Thursday, November 18, 2010

What is a 401K Rollover? A rollover?

The 401k investment plan is a common scheme in the United States and the 401k rollover is a large part of the plan. This scheme allows an employee to direct a part of their salary into a pension fund which they can then cash in upon retirement. The additional benefit of this is that the employer can also make
contributions to this plan and it is tax-free. But what happens if you change jobs? This is where the 401k rollover comes into play.
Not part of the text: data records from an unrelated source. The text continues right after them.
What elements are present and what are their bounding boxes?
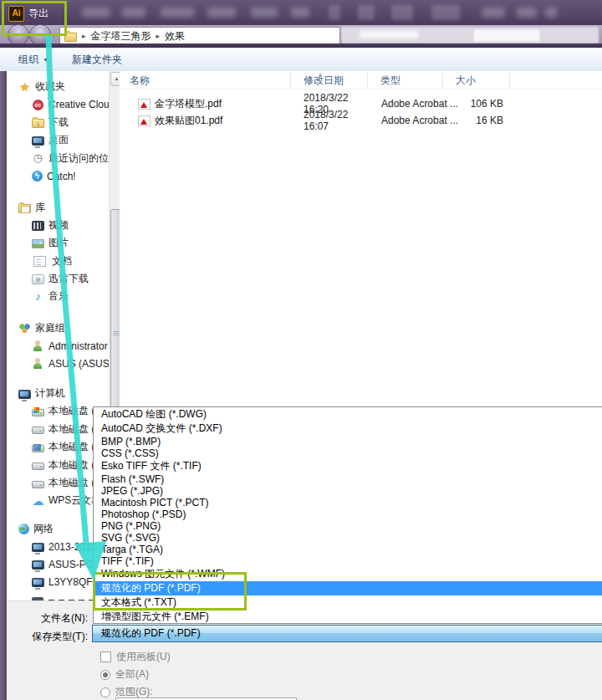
sidebar-group-favorites[interactable]: 收藏夹 [7,78,109,95]
export-dialog: Ai 导出 ← → ▼ ▸ 金字塔三角形 ▸ 效果 组织 [0,0,602,700]
disk-icon [32,427,44,434]
sort-asc-icon: ▲ [317,71,324,79]
column-header-date[interactable]: 修改日期 [291,73,368,88]
all-radio[interactable] [100,670,110,680]
user-icon [32,358,44,370]
chevron-icon: ▸ [156,32,161,40]
file-size: 106 KB [443,98,510,110]
format-option-emf[interactable]: 增强型图元文件 (*.EMF) [94,610,602,624]
save-type-combobox[interactable]: 规范化的 PDF (*.PDF) [92,625,602,642]
breadcrumb-item-subfolder[interactable]: 效果 [165,29,185,43]
format-option-dxf[interactable]: AutoCAD 交换文件 (*.DXF) [94,422,602,436]
sidebar-item-label: 最近访问的位置 [48,151,109,166]
format-option-swf[interactable]: Flash (*.SWF) [94,473,602,485]
homegroup-icon [18,323,31,334]
sidebar-item-asus[interactable]: ASUS (ASUS-PC [7,355,109,372]
network-pc-icon [32,543,44,552]
wps-cloud-icon [32,495,44,507]
column-header-type[interactable]: 类型 [368,73,443,88]
documents-icon [33,256,46,267]
sidebar-group-homegroup[interactable]: 家庭组 [7,319,109,337]
chevron-down-icon: ▼ [43,57,48,63]
annotation-highlight-title [2,1,67,36]
sidebar-item-videos[interactable]: 视频 [7,217,109,234]
annotation-highlight-format [93,572,247,611]
sidebar-group-label: 计算机 [35,386,65,401]
format-option-tif[interactable]: TIFF (*.TIF) [94,555,602,567]
sidebar-item-label: 图片 [48,236,69,250]
use-artboard-option[interactable]: 使用画板(U) [100,650,171,664]
sidebar-group-computer[interactable]: 计算机 [7,385,109,402]
column-headers: 名称 修改日期 类型 大小 [120,71,602,89]
sidebar-item-thunder-download[interactable]: 迅雷下载 [7,270,109,288]
organize-button[interactable]: 组织 ▼ [18,53,48,67]
sidebar-group-libraries[interactable]: 库 [7,198,109,216]
range-radio[interactable] [100,687,110,697]
file-name-label: 文件名(N): [13,611,88,626]
column-header-size[interactable]: 大小 [443,73,510,88]
file-name-cell: 效果贴图01.pdf [120,114,291,128]
disk-icon [32,409,44,416]
sidebar-item-desktop[interactable]: 桌面 [7,131,109,149]
sidebar-item-label: 文档 [52,254,72,268]
sidebar-item-recent-places[interactable]: 最近访问的位置 [7,150,109,167]
download-folder-icon [32,119,44,128]
sidebar-item-label: Creative Cloud [48,99,109,110]
format-option-css[interactable]: CSS (*.CSS) [94,447,602,459]
new-folder-button[interactable]: 新建文件夹 [72,53,122,67]
sidebar-item-catch[interactable]: Catch! [7,167,109,185]
format-option-psd[interactable]: Photoshop (*.PSD) [94,508,602,520]
file-size: 16 KB [443,115,510,126]
file-row[interactable]: 效果贴图01.pdf 2018/3/22 16:07 Adobe Acrobat… [120,112,602,129]
breadcrumb-item-folder[interactable]: 金字塔三角形 [91,29,151,43]
blurred-toolbar-button [391,5,413,20]
sidebar-item-label: 桌面 [48,133,69,147]
column-header-name[interactable]: 名称 [120,73,291,88]
network-pc-icon [32,578,44,587]
sidebar-group-label: 家庭组 [35,321,65,335]
blurred-menu-item [251,8,278,18]
disk-icon [32,462,44,470]
use-artboard-label: 使用画板(U) [116,650,171,664]
user-icon [32,340,44,352]
blurred-menu-item [517,8,537,18]
window-left-border [0,71,7,700]
pdf-file-icon [138,99,150,110]
format-option-svg[interactable]: SVG (*.SVG) [94,532,602,544]
blurred-toolbar-button [431,5,460,20]
blurred-menu-item [291,8,309,18]
pdf-file-icon [138,115,150,126]
blurred-toolbar-button [358,5,375,20]
sidebar-item-downloads[interactable]: 下载 [7,114,109,131]
format-option-jpg[interactable]: JPEG (*.JPG) [94,485,602,497]
disk-icon [32,481,44,488]
blurred-menu-item [122,8,145,18]
network-icon [18,524,29,534]
disk-icon [32,445,44,452]
recent-places-icon [32,152,44,164]
blurred-menu-item [82,8,110,18]
blurred-menu-item [207,8,236,18]
sidebar-item-administrator[interactable]: Administrator (l [7,337,109,355]
sidebar-item-label: 下载 [48,115,69,130]
creative-cloud-icon [33,100,43,110]
format-option-bmp[interactable]: BMP (*.BMP) [94,436,602,447]
use-artboard-checkbox[interactable] [100,651,111,662]
sidebar-item-creative-cloud[interactable]: Creative Cloud [7,95,109,113]
format-option-dwg[interactable]: AutoCAD 绘图 (*.DWG) [94,407,602,422]
sidebar-item-label: ASUS-PC [48,559,93,570]
format-option-pct[interactable]: Macintosh PICT (*.PCT) [94,497,602,508]
format-option-png[interactable]: PNG (*.PNG) [94,520,602,532]
sidebar-item-music[interactable]: 音乐 [7,288,109,305]
format-option-esko-tif[interactable]: Esko TIFF 文件 (*.TIF) [94,459,602,473]
all-option[interactable]: 全部(A) [100,667,149,682]
breadcrumb[interactable]: ▸ 金字塔三角形 ▸ 效果 [59,27,340,45]
format-option-tga[interactable]: Targa (*.TGA) [94,544,602,555]
sidebar-item-documents[interactable]: 文档 [7,253,109,270]
file-name-cell: 金字塔模型.pdf [120,97,291,111]
sidebar-item-label: 视频 [48,218,69,232]
sidebar-item-pictures[interactable]: 图片 [7,234,109,252]
blurred-search-text [360,31,418,38]
file-date: 2018/3/22 16:07 [291,109,368,132]
save-type-label: 保存类型(T): [8,630,88,644]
If you change jobs there are several options relating to the 401k rollover facility.
A direct IRA Rollover means that the contributions held in your retirement account
can be transferred into an Individual Retirement Account. The money does not come
into your hand as your old employer will wire it straight into your personal
account. This method has benefits by way of no penalties and the taxes are not
withheld.


If you have stocks in your last employer's company your contributions can be handledone of two ways. The first is that you can transfer the stocks directly into your  Individual Retirement Account without the stocks being liquidated. The second option is that you sell the stocks and pay the rollover into your account within a 60 day  period. If you fail to place the cash in the account within the 60 days then you will have to pay tax on it.


Alternatively you can move your exiting 401k plan to your new employer, if they
accept the 401k rollover. This only usually works if you have a new job before you
leave your old one. Take the time to check out the new employer's investment options
to decide if this is the best option for you.


The final option is to cash in the funds that are held in your 401k scheme. This
can be quite a costly move as employer's a legally bound to withhold 20% of the
funds for tax purposes. You may also have to pay income tax and a 10% penalty for
taking the cash out before you retire.


One of the big questions facing many people today is the options for self employed
retirement plans. There are many more freelancers and self-employed people than
there were ten years ago. There is a 401k option for self employed people so that
they can save for their retirement too.


This plan, known as 401k (Solo) is not a well-known scheme but it has many benefits.
Firstly you can contribute up to 100% of the first $15,500 in a year. You can then
make contributions or deduct payment up to 25% over this initial amount. If you
reach the cap amount of $225,000 in one year, it may be best to change self
employed retirement plans as you cannot accrue any more savings after this
threshold is reached. Another advantage of the 401k(Solo) is that you can pay
less or nothing in the lean years. You can also borrow money from you account
which does not count as a withdrawal which means there are no penalties.


If you are about to change jobs it is worth considering your 401k rollover options
and make a decision about which is the right one for you. It may be worth speaking
to a professional pension advisor to discuss the best options.